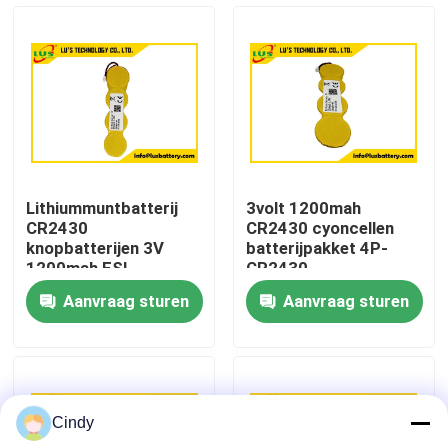
Fabrieksreis
Kwaliteitscontrole
Contacteer ons
Lithiummuntbatterij
3volt 1200mah
CR2430
CR2430 cyoncellen
Nieuws
knopbatterijen 3V
batterijpakket 4P-
1200mah ESL
CR2430
lithiumbatterij OEM
lithiumbatterie
Aanvraag sturen
Aanvraag sturen
Gevallen
Lithiumthionyl Chloridebatterij
Cindy
Het Dioxydebatterij van het lithiummangaan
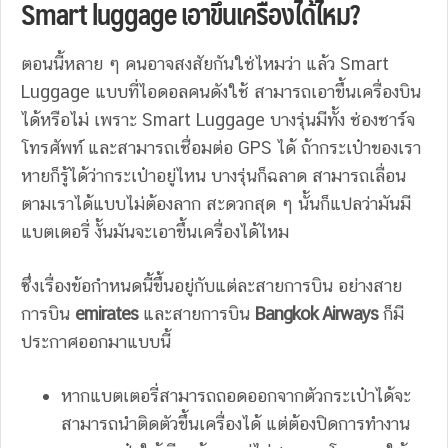
Smart luggage เอาขึ้นเครื่องได้ไหม?
ตอนนี้หลาย ๆ คนอาจสงสัยกันใช่ไหมว่า แล้ว Smart
Luggage แบบที่ไอดอลคนดังใช้ สามารถเอาขึ้นเครื่องบิน
ได้หรือไม่ เพราะ Smart Luggage บางรุ่นมีทั้ง ช่องชาร์จ
โทรศัพท์ และสามารถเชื่อมต่อ GPS ได้ ถ้ากระเป๋าของเรา
หายก็รู้ได้ว่ากระเป๋าอยู่ไหน บางรุ่นก็ฉลาด สามารถเลื่อน
ตามเราได้แบบไม่ต้องลาก สะดวกสุด ๆ นั้นก็แปลว่ามันมี
แบตเตอรี่ งั้นมันจะเอาขึ้นเครื่องได้ไหม
ซึ่งเรื่องข้อกำหนดนี้ขึ้นอยู่กับแต่ละสายการบิน อย่างสาย
การบิน
emirates
และสายการบิน
Bangkok Airways
ก็มี
ประกาศออกมาแบบนี้
หากแบตเตอรี่สามารถถอดออกจากตัวกระเป๋าได้จะ
สามารถนำติดตัวขึ้นเครื่องได้ แต่ต้องปิดการทำงาน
####
**TASK PROMPT**
Set down word for word the lines from the first entry through the line with "Luggage แบบที่ไอดอลคนดังใช้ สามารถเอาขึ้นเครื่องบิน", both included, omitting pictures.

**SOLUTION**
Fabrieksreis
Kwaliteitscontrole
Contacteer ons
Lithiummuntbatterij
3volt 1200mah
CR2430
CR2430 cyoncellen
Nieuws
knopbatterijen 3V
batterijpakket 4P-
1200mah ESL
CR2430
lithiumbatterij OEM
lithiumbatterie
Aanvraag sturen
Aanvraag sturen
Gevallen
Lithiumthionyl Chloridebatterij
Cindy
Het Dioxydebatterij van het lithiummangaan
Smart luggage เอาขึ้นเครื่องได้ไหม?
ตอนนี้หลาย ๆ คนอาจสงสัยกันใช่ไหมว่า แล้ว Smart
Luggage แบบที่ไอดอลคนดังใช้ สามารถเอาขึ้นเครื่องบิน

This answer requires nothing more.